# Sentiment Classification - Movie Reviews

*by Apoorv Pandey*

Movie reviews are a crucial aspect of sensitizing an audience towards a movie. They provide people with multiple perspectives and allow people to decide whether to watch a movie. Movie reviews are far more personalized than statistical ratings or scores. They embody the opinion of the reviewer, and are highly subjective in nature. A crucial characteristic of the reviews is their *sentiment*, or **overall opinion** towards the subject matter.

This notebook implements a classifier approach to evaluating the sentiment of a movie review. The training data set is used to compute the weighted sentiment of all the words. The weighted sentiments of words are the fractions when the words were used within a review with a positive or a negative sentiment. They are computed by performing a weighted sum for each and every occurence of the words across the training data.

The weighted sum is required because the same word can be used to express both a positive or a negative sentiment, depending on the context. A weighted sum, which is the weighted sentiment, can be used to glean the likelihood of the word's existence contributing to the direction of sentiment of the movoe review.
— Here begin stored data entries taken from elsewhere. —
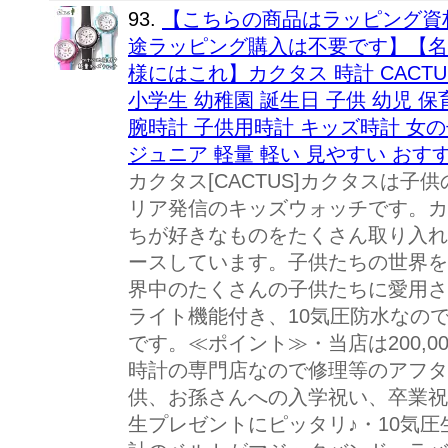
93.
【こちらの商品はラッピング資
途ラッピング購入は不要です】【名
様にはこれ】カクタス 時計 CACTU
小学生 幼稚園 誕生日 子供 幼児 
腕時計 子供用時計 キッズ時計 女の
ジュニア 軽量 軽い 見やすい おす
カクタス[CACTUS]カクタスは
リア発信のキッズウォッチです。カ
ちが好きなものをたくさん取り入れ
ースしています。子供たちの世界を
界中のたくさんの子供たちに愛用さ
ライト機能付き、10気圧防水なの
です。≪ポイント≫・当店は200,
時計の専門店なので修理等のアフタ
供、お孫さんへの入学祝い、卒業祝
生プレゼントにピッタリ♪・10気圧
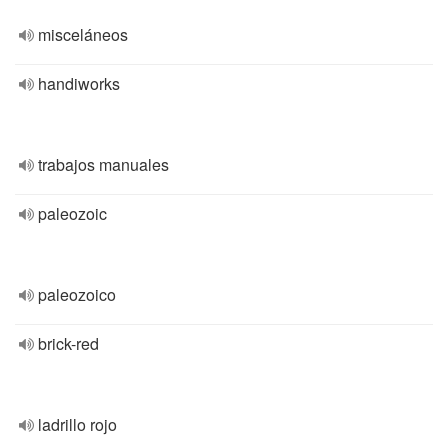
misceláneos
handiworks
trabajos manuales
paleozoic
paleozoico
brick-red
ladrillo rojo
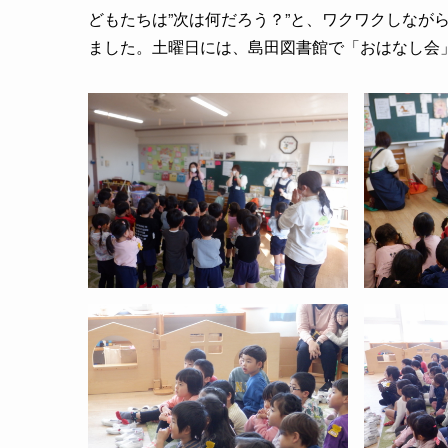
どもたちは”次は何だろう？”と、ワクワクしなが
ました。土曜日には、島田図書館で「おはなし会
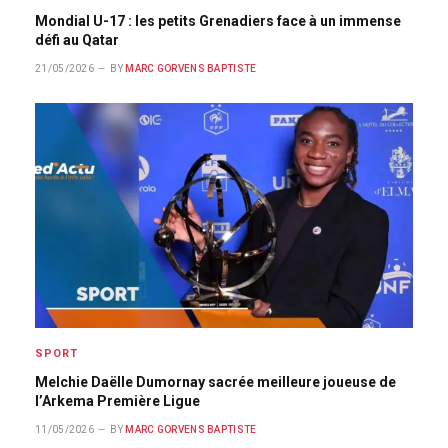
Mondial U-17 : les petits Grenadiers face à un immense
défi au Qatar
21/05/2026
BY
MARC GORVENS BAPTISTE
SPORT
Melchie Daëlle Dumornay sacrée meilleure joueuse de
l’Arkema Première Ligue
11/05/2026
BY
MARC GORVENS BAPTISTE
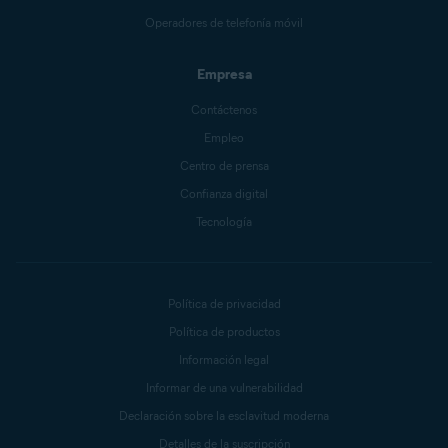
Operadores de telefonía móvil
Empresa
Contáctenos
Empleo
Centro de prensa
Confianza digital
Tecnología
Política de privacidad
Política de productos
Información legal
Informar de una vulnerabilidad
Declaración sobre la esclavitud moderna
Detalles de la suscripción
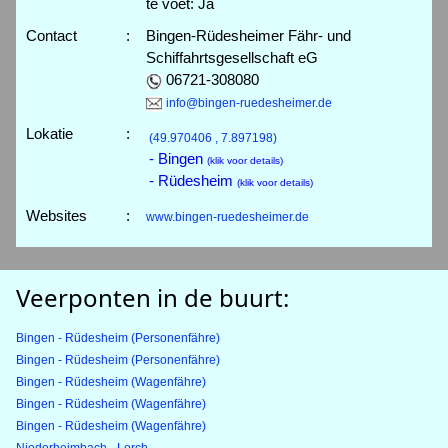
te voet: Ja
Contact
:
Bingen-Rüdesheimer Fähr- und
Schiffahrtsgesellschaft eG
06721-308080
info@bingen-ruedesheimer.de
Lokatie
:
(49.970406 , 7.897198)
- Bingen
(klik voor details)
- Rüdesheim
(klik voor details)
Websites
:
www.bingen-ruedesheimer.de
Veerponten in de buurt:
Bingen - Rüdesheim (Personenfähre)
Bingen - Rüdesheim (Personenfähre)
Bingen - Rüdesheim (Wagenfähre)
Bingen - Rüdesheim (Wagenfähre)
Bingen - Rüdesheim (Wagenfähre)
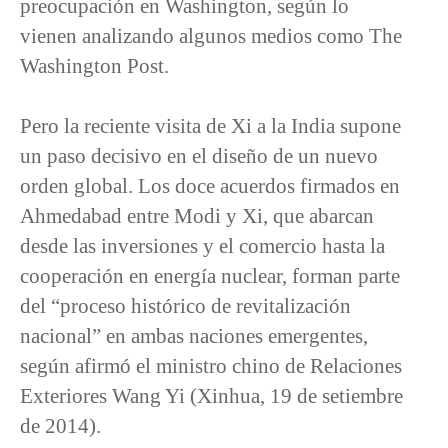
preocupación en Washington, según lo
vienen analizando algunos medios como The
Washington Post.
Pero la reciente visita de Xi a la India supone
un paso decisivo en el diseño de un nuevo
orden global. Los doce acuerdos firmados en
Ahmedabad entre Modi y Xi, que abarcan
desde las inversiones y el comercio hasta la
cooperación en energía nuclear, forman parte
del “proceso histórico de revitalización
nacional” en ambas naciones emergentes,
según afirmó el ministro chino de Relaciones
Exteriores Wang Yi (Xinhua, 19 de setiembre
de 2014).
The overall sentiment of reviews in the testing data are formulated as a sum of the weighted sentiments of the words present in the review.

## Functions

The functions created in this notebook are:
* `simplify(doc)`: Simplifies the input, and reduces simple text without special characters or whitespaces
* `get_words(sentence)`: Returns a list of words for the input sentence

In [1]:
import nltk
import re
from nltk.stem.porter import *

In [2]:
def simplify(doc):
    doc = re.sub(r'[^a-zA-Z\s]', '', doc, re.I|re.A).lower().strip() # Remove special characters, whitespaces and make lower case
    tokens = nltk.WordPunctTokenizer().tokenize(doc) # Tokenize
    filtered_tokens = [token for token in tokens if token not in nltk.corpus.stopwords.words('english')] # Remove stopwords
    doc = ' '.join(filtered_tokens) # Re-create document from filtered tokens
    return doc

In [3]:
def get_words(sentence):
    stemmer = PorterStemmer()
    words = [stemmer.stem(x) for x in simplify(sentence).split()]
    return words

## Training

In [4]:
train = open('training_set.csv', 'r') # Training data
train.readline() # Read and remove header row
word_sentiment = {} # Dictionary stores sentiment weight of all words

In [5]:
for data in train:
    sentiment, line = data.split(',')
    words = get_words(line)
    for word in words:
        try: # Increment weight of the word by 1 if positive, decrement weight by 1 if negative
            word_sentiment[word][0] = word_sentiment[word][0] + 1 if int(sentiment) == 1 else word_sentiment[word][0] - 1
        except: # If word doesn't exist, create new entry in dictionary
            word_sentiment[word] = [1, 0] if int(sentiment) == 1 else [-1, 0]
        finally: # Increment number of occurences of the word; used later to compute the weighted sum instead of just sum
            word_sentiment[word][1] += 1

In [6]:
word_weighted_sentiment = {word: word_sentiment[word][0] / word_sentiment[word][1] for word in word_sentiment.keys()}
# Weighted sum of the sentiment of each word (divide weight of the word by number of occurences of the word)

In [7]:
train.close()

## Testing

In [8]:
test = open('test_set.csv', 'r') # Testing data
test.readline() # Read and remove header row
output = open('prediction_file.csv', 'a') # Output file (testing data with predictions)

In [9]:
for data in test:
    sentiment = 0
    words = get_words(data)
    for word in words:
        try:
            sentiment += word_weighted_sentiment[word] # Compute sum of weighted sentiments of the words in the review
        except:
            sentiment += 0 # MISSING WORDS (words in testing data but not training data) ARE GIVEN SENTIMENT OF 0
    if sentiment >= 0:
        output.write('1,' + data + '\n')
    else:
        output.write('0,' + data + '\n')

In [10]:
test.close()
output.close()

The results of the predictions may be observed in `prediction_file.csv`.

## References

[Training and testing datasets](https://inclass.kaggle.com/c/cs6998/data)